ヘルパーが医療行為で注意してほしい2つのこと
訪問介護現場に則した形でヘルパーが医療行為で注意してほしい事が2つあります。
医療行為の「解釈」に注意する
厚生労働省は先ほど説明した医療行為に該当しないものを通知しましたが
これをどう解釈するか注意が必要です。
要するに人によって「軽微な傷」の解釈が違うということです。
この解釈を間違ってしまいますと医療行為をしていないつもりでも医療行為をしてしまっている、事にもなりかねません。
そのため判断が難しい場合は医療行為だと判断しておくのが安心でしょう。
ヘルパーは正しい知識をしっかり持っておかないと危険
医療行為は医師や看護師にしか認められていない行為であり、法律でも明記されています。
ヘルパーができない医療行為行ってしまいますと
法律違反になり、介護報酬の返還、資格の停止、それを行うことによって事故やケガを行わしてしまった場合は罰則がある可能性があります。
つまり、何が医療行為かを知ることは自分の身を守るものであり、医療行為と密接に関係しているヘルパーは必ず覚えておかないといけないものとなります。
正しい知識は利用者の身を守ると同時に、自分の身も守るものだと覚えておきましょうね!
訪問介護事業所は医療行為についての勉強会をすべき
医療行為をして問題になるのは訪問介護が多いです。
その理由としては様々なものがありますが
施設系になると看護師が常駐していることが多く、他の職員もいるため迷った際はすぐに他人の意見を聞ける環境であるという要素が強いです。
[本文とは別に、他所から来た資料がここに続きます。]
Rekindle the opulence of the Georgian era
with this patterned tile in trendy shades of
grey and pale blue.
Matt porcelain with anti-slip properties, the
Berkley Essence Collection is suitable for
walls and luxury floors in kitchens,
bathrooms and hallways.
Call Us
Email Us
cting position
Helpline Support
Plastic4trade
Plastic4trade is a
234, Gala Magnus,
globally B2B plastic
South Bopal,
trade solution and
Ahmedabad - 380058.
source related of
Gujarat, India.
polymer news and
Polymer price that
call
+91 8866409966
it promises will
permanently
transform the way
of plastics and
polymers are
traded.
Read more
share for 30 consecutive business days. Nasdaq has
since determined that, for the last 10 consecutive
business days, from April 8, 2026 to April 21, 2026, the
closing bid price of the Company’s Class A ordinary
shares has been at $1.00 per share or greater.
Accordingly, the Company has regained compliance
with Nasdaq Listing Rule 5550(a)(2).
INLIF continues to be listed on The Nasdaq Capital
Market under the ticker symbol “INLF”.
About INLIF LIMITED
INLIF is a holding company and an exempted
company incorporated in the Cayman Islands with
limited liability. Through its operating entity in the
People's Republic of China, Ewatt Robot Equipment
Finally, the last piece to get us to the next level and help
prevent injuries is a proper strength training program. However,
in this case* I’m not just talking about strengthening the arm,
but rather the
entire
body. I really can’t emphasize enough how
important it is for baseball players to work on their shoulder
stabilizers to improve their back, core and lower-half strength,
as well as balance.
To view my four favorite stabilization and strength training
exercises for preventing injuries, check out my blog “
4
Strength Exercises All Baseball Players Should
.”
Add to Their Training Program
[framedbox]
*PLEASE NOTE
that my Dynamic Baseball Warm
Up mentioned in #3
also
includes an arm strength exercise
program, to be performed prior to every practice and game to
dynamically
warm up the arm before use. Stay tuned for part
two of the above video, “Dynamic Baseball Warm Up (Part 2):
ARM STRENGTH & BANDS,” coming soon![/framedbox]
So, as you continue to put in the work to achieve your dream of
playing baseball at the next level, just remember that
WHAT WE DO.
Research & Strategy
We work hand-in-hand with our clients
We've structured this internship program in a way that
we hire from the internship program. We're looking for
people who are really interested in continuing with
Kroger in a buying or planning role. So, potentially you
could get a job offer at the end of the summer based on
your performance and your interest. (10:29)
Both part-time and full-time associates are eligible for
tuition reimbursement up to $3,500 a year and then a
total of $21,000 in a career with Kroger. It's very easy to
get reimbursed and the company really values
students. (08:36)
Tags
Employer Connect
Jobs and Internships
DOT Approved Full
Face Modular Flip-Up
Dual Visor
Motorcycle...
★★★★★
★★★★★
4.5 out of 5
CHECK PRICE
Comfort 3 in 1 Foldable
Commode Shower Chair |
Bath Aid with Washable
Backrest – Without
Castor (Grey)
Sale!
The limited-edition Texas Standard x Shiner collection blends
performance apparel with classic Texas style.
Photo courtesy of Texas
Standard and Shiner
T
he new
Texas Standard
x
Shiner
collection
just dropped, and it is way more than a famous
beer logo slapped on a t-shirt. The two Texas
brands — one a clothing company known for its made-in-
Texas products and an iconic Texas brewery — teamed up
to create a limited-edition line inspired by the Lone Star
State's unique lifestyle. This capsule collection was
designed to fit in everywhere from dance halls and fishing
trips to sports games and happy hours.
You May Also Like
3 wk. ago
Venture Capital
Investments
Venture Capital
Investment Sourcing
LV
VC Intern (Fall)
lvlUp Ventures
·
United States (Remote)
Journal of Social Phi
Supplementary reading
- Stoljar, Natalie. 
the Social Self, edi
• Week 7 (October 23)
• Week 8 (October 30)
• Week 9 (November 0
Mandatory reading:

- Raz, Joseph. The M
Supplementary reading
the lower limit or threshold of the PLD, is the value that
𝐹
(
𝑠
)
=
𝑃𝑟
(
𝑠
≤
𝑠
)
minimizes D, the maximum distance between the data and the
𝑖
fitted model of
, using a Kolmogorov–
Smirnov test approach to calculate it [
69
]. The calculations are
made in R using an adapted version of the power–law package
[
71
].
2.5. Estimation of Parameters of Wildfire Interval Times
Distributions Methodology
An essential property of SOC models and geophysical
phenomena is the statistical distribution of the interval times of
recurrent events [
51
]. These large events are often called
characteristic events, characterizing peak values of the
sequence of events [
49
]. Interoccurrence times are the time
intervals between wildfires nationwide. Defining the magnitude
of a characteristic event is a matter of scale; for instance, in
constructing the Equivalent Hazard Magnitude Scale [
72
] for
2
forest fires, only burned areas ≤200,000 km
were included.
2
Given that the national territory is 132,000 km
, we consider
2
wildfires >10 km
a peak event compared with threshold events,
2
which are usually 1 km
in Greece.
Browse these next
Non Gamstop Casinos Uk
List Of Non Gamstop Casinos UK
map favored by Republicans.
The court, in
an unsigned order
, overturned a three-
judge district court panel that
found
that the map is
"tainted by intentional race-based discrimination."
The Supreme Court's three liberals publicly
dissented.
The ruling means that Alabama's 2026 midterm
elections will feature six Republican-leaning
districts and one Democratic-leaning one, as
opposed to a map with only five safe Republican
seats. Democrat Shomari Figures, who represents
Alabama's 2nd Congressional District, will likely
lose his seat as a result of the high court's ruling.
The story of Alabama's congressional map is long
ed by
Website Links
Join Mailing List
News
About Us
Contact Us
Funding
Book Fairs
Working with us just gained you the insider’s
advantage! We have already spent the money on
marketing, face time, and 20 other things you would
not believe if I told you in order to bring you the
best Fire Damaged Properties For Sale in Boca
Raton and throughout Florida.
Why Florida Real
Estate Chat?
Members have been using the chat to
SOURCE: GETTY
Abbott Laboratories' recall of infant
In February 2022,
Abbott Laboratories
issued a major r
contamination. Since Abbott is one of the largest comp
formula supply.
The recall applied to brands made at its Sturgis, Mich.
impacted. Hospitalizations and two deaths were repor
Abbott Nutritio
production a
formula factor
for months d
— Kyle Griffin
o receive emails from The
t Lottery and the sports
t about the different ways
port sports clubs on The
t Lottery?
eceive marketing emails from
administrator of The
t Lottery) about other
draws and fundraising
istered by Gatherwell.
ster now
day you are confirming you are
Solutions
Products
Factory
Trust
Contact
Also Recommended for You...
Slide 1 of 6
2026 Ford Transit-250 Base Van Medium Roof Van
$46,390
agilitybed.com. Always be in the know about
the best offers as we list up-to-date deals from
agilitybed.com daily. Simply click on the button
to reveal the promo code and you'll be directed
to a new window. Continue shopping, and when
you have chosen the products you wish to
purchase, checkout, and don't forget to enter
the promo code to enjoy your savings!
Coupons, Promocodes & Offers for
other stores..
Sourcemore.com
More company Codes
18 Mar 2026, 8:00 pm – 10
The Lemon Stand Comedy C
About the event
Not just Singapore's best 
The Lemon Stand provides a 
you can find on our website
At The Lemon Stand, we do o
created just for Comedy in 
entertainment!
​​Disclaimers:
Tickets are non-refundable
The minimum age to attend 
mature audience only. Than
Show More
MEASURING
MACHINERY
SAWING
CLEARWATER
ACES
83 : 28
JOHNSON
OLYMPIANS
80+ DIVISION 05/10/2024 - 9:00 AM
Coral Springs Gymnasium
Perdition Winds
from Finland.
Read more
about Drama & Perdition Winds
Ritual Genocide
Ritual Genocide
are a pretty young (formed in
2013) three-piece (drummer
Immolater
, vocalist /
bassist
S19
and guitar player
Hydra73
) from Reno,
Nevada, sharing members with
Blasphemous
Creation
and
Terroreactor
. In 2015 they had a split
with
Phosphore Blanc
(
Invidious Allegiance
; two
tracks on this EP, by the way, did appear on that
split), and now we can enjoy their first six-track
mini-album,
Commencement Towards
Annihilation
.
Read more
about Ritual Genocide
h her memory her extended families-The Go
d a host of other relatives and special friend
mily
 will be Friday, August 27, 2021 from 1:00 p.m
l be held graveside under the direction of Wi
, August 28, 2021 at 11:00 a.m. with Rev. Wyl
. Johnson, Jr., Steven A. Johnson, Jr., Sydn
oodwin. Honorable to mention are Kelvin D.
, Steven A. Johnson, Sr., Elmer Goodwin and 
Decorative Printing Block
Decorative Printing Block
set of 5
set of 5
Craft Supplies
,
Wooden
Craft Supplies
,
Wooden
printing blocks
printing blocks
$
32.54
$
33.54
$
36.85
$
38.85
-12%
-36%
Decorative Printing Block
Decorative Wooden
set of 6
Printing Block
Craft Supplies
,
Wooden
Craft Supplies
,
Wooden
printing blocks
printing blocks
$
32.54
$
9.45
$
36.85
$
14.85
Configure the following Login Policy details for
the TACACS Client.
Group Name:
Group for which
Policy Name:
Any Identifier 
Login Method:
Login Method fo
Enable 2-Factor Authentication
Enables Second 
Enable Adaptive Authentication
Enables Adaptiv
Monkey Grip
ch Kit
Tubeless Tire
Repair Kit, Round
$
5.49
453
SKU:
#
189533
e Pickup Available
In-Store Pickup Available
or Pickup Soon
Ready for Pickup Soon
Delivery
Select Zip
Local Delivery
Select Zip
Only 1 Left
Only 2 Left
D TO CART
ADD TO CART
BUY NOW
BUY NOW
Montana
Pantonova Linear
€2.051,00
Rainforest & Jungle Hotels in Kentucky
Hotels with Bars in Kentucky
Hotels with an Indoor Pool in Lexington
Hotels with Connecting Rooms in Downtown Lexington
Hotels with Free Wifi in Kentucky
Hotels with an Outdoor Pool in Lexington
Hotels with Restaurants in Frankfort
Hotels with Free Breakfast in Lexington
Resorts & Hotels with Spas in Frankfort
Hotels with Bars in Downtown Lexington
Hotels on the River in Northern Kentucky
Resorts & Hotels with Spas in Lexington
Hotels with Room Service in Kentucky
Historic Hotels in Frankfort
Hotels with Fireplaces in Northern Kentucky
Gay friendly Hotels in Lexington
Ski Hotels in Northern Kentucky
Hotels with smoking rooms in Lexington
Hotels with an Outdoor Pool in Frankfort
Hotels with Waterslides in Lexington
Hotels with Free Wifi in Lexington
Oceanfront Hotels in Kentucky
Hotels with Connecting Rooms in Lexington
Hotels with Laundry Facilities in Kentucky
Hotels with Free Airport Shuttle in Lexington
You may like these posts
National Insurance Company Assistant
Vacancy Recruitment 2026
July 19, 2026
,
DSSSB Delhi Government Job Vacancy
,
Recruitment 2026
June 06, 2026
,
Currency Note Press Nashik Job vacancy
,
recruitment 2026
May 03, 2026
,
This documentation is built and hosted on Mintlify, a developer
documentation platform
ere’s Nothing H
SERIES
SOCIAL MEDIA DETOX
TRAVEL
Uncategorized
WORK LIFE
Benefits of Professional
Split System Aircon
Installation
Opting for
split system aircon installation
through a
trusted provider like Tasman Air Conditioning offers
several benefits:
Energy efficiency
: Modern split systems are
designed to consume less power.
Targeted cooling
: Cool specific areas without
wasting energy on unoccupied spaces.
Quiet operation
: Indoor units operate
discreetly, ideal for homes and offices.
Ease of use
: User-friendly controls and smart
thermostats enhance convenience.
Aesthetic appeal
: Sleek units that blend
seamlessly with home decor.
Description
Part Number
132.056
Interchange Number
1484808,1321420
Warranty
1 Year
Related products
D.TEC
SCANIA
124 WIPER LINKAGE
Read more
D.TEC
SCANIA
それに対して訪問介護の場合はほとんどが利用者とヘルパーの1対1です。
そのような状況で利用者から医療行為を頼まれた場合、相談する人もいませんし、断りにくいこともあるので、実施してしまうケースがあります。
そうならないように事業所全体を挙げて医療行為についての勉強会を行った方が良いです。
また、そういった行為を頼まれた場合、する可能性がある場合は、すぐにサービス提供責任者に連絡をおして指示を仰ぐ体制を取っておくことも必要ですね。
まとめ
今回は
- ヘルパーが実施できる医療行為について
- 医療行為に関しての注意点
を解説しました。
ヘルパーをしていると、どこまでができる行為でどこまでができない医療行為か分からないことも多いと思います。まよったらこの記事をみてください!
今回の記事がすこしでも参考になれば幸いです!
最後までお読みいただきありがとうございました。